#### Records ####

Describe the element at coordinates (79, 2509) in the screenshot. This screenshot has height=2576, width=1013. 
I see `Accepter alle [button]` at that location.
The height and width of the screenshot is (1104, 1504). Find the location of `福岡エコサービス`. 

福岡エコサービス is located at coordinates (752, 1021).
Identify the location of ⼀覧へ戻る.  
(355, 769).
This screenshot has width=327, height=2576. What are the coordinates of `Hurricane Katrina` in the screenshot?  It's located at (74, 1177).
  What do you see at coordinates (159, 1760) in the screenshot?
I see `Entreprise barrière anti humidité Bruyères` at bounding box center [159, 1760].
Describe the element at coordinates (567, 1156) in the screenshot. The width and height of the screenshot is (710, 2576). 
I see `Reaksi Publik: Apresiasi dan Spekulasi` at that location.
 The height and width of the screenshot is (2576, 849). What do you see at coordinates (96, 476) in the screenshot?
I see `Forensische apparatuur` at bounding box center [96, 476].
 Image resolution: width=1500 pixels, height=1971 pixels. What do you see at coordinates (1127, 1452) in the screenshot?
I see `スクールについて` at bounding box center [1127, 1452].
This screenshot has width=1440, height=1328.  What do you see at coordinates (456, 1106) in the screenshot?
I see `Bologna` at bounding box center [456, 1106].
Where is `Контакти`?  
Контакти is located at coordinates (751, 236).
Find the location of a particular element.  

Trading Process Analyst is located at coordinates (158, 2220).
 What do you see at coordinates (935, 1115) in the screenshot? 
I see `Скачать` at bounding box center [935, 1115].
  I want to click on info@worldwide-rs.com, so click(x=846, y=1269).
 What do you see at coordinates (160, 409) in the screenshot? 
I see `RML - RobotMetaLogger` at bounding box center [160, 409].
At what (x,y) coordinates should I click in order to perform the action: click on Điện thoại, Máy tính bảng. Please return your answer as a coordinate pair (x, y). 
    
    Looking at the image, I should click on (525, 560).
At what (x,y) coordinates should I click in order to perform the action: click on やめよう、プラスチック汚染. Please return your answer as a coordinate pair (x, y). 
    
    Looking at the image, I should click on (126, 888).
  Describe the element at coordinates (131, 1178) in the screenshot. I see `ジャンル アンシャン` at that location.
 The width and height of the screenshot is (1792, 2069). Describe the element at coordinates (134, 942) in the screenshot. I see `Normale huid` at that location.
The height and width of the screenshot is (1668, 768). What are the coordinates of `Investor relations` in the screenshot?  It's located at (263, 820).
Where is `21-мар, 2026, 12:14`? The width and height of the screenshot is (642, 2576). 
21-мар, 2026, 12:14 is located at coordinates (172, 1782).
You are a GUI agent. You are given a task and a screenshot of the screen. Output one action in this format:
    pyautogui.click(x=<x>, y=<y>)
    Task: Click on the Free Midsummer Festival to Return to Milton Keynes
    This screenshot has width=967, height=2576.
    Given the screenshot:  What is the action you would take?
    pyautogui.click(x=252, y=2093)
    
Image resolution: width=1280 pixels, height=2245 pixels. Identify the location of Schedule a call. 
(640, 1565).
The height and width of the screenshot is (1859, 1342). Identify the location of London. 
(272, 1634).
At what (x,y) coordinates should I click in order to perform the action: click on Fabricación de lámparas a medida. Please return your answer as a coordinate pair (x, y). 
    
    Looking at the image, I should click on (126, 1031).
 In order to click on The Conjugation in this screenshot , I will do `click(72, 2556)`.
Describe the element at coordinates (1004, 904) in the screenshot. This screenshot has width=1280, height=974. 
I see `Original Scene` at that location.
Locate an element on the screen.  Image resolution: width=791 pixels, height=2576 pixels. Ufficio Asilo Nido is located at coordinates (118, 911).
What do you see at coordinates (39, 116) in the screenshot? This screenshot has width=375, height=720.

####

Task objective: Could you reproduce the lines above, from the one that holds "Describe the element at coordinates (1004, 904)" through the last, exactly as they stand?

Exercise result:
Describe the element at coordinates (1004, 904) in the screenshot. This screenshot has width=1280, height=974. 
I see `Original Scene` at that location.
Locate an element on the screen.  Image resolution: width=791 pixels, height=2576 pixels. Ufficio Asilo Nido is located at coordinates (118, 911).
What do you see at coordinates (39, 116) in the screenshot? This screenshot has width=375, height=720.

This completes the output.